In 1931, Swiss scientist Auguste Piccard became the first human to enter the stratosphere. “The beauty of the sky is the most poignant we have seen,” he wrote in his logbook upon ascending 10 miles above the earth. Piccard, an eccentric, absent-minded and indisputably brilliant scientist, was eager to take advantage of his location to conduct a series of experiments on gamma rays. But soon before he could get to work, he lost control of the balloon he had designed and built himself. As the balloon drifted over the mountains, headlines predicted Piccard’s certain death. Ultimately he survived—chastened less by his close encounter with death than by his brush with sensational journalism.
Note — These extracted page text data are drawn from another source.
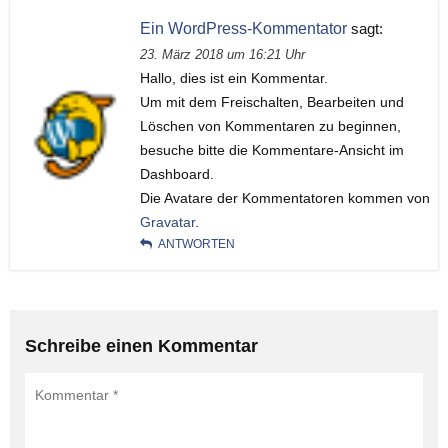
Ein WordPress-Kommentator
sagt:
23. März 2018 um 16:21 Uhr
Hallo, dies ist ein Kommentar.
Um mit dem Freischalten, Bearbeiten und
Löschen von Kommentaren zu beginnen,
besuche bitte die Kommentare-Ansicht im
Dashboard.
Die Avatare der Kommentatoren kommen von
Gravatar
.
ANTWORTEN
Schreibe einen Kommentar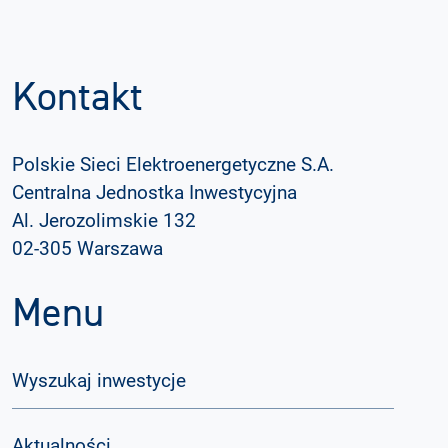
Kontakt
Polskie Sieci Elektroenergetyczne S.A.
Centralna Jednostka Inwestycyjna
Al. Jerozolimskie 132
02-305 Warszawa
Menu
Wyszukaj inwestycje
Aktualności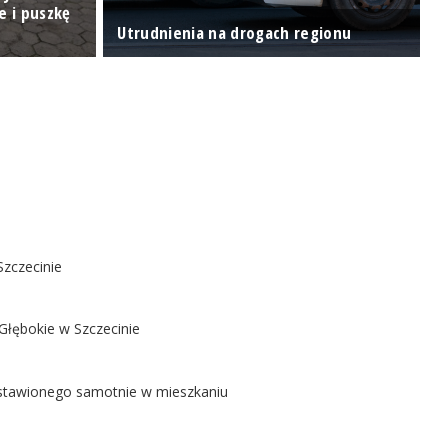
e i puszkę
"
Utrudnienia na drogach regionu
k
Szczecinie
Głębokie w Szczecinie
ostawionego samotnie w mieszkaniu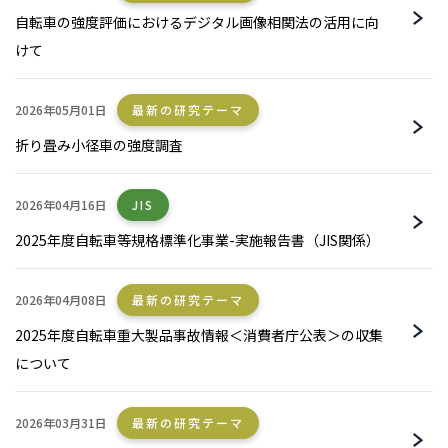
自転車の強度評価におけるデジタル画像相関法の活用に向
けて
2026年05月01日
最新の研究テーマ
折り畳み小径車の強度調査
2026年04月16日
JIS
2025年度自転車等規格標準化事業-実施報告書（JIS関係）
2026年04月08日
最新の研究テーマ
2025年度自転車重大製品事故情報＜消費者庁公表＞の収集
について
2026年03月31日
最新の研究テーマ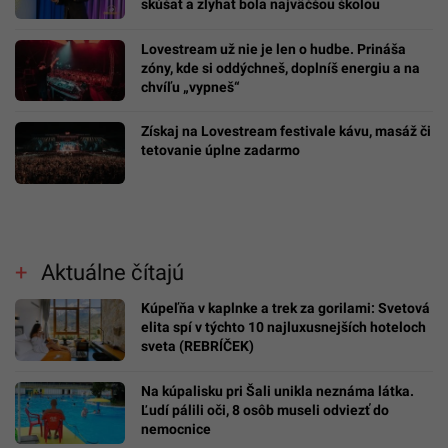
skúšať a zlyhať bola najväčšou školou
Lovestream už nie je len o hudbe. Prináša
zóny, kde si oddýchneš, doplníš energiu a na
chvíľu „vypneš“
Získaj na Lovestream festivale kávu, masáž či
tetovanie úplne zadarmo
Aktuálne čítajú
Kúpeľňa v kaplnke a trek za gorilami: Svetová
elita spí v týchto 10 najluxusnejších hoteloch
sveta (REBRÍČEK)
Na kúpalisku pri Šali unikla neznáma látka.
Ľudí pálili oči, 8 osôb museli odviezť do
nemocnice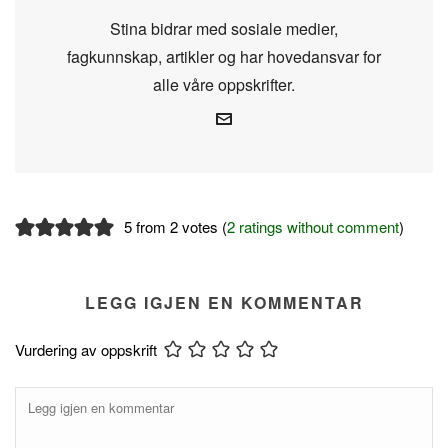
Stina bidrar med sosiale medier,
fagkunnskap, artikler og har hovedansvar for
alle våre oppskrifter.
5 from 2 votes (
2 ratings without comment
)
LEGG IGJEN EN KOMMENTAR
Vurdering av oppskrift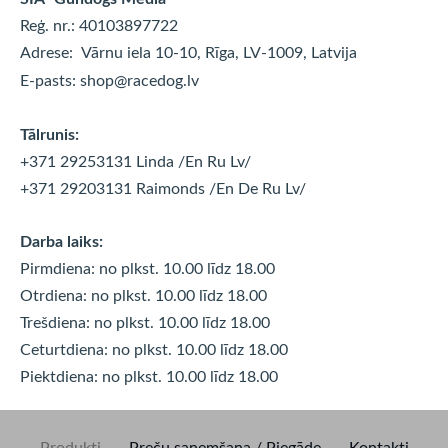
Reģ. nr.: 40103897722
Adrese:
Vārnu iela 10-10, Rīga, LV-1009, Latvija
E-pasts:
shop@racedog.lv
Tālrunis:
+371 29253131 Linda
/En Ru Lv/
+371 29203131 Raimonds
/En De Ru Lv/
Darba laiks:
Pirmdiena: no plkst. 10.00 līdz 18.00
Otrdiena: no plkst. 10.00 līdz
18.00
Trešdiena: no plkst. 10.00 līdz
18.00
Ceturtdiena: no plkst. 10.00 līdz
18.00
Piektdiena: no plkst. 10.00 līdz
18.00
Produkti
Preču saņemšana / Piegāde
Kontakti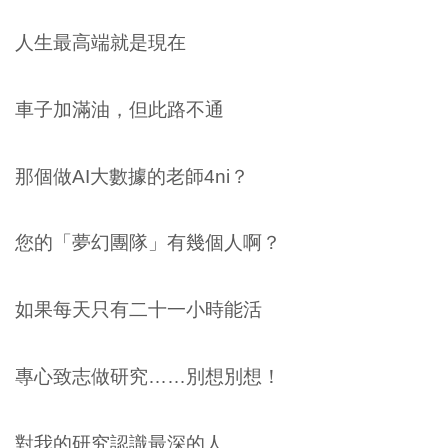
人生最高端就是現在
車子加滿油，但此路不通
那個做AI大數據的老師4ni？
您的「夢幻團隊」有幾個人啊？
如果每天只有二十一小時能活
專心致志做研究……別想別想！
對我的研究認識最深的人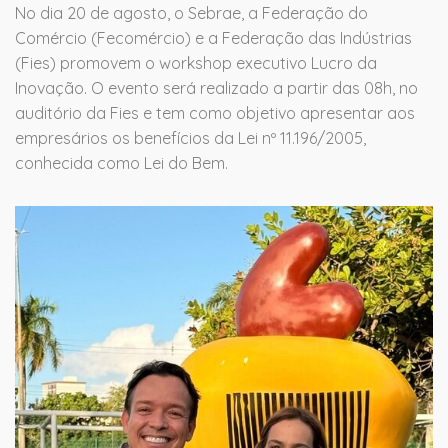
No dia 20 de agosto, o Sebrae, a Federação do
Comércio (Fecomércio) e a Federação das Indústrias
(Fies) promovem o workshop executivo Lucro da
Inovação. O evento será realizado a partir das 08h, no
auditório da Fies e tem como objetivo apresentar aos
empresários os benefícios da Lei nº 11.196/2005,
conhecida como Lei do Bem.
In The Explorer Gene, science writer Tom Cheshire presents a fascinating cross-section of Piccard family history. Auguste’s curiosity and trail-blazing inclinations hardly made him unique in his family. Previous Piccards included Rodolphe, the inventor of an exploding cannon ball; Paul, the inventor of a salt-making thermocompressor; and Auguste’s father, Jules, who installed the first telephone in Switzerland. Similarly, Auguste’s son, Jacques, and grandson, Bertrand, too, were driven to explore the far reaches of the earth—Jacques deep under the sea, and Bertrand, as the first man to circumnavigate the world in a balloon.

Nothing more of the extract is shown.